*What you have to do*. Scan the entries that follow and work out how many lines contain "Yönlendirme". Give the number and nothing else.

Page images and extracted text
=====

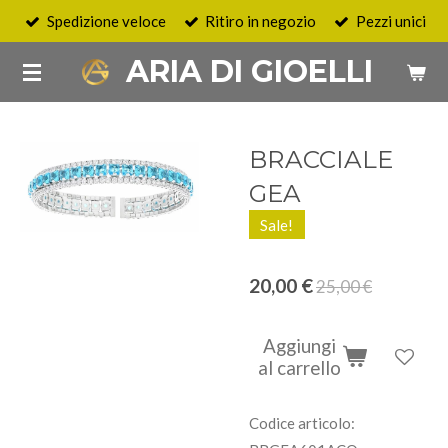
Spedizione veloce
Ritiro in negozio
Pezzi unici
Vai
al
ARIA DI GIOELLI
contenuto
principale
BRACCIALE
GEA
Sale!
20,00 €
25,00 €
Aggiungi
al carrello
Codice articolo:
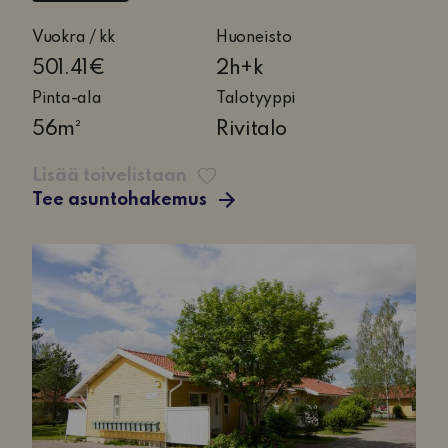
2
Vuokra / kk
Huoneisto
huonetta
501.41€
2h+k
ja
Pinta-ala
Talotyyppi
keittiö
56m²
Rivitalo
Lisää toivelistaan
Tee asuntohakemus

=====

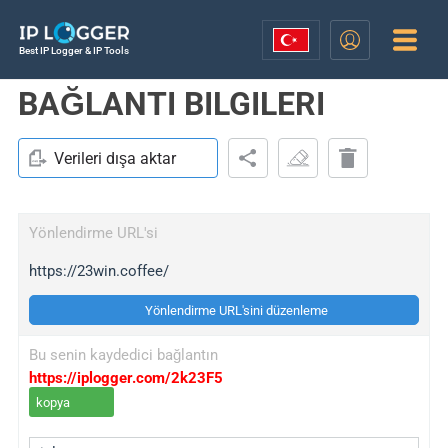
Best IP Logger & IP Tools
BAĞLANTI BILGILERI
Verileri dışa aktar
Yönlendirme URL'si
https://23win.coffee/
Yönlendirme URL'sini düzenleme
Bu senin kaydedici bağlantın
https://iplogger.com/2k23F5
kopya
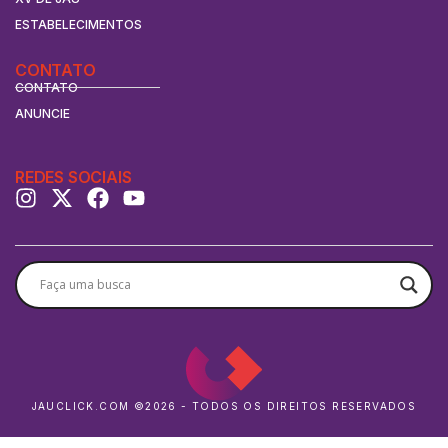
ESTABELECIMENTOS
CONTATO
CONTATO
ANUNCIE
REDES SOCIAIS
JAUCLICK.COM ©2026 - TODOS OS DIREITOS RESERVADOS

=====

*Response to this exercise*. 2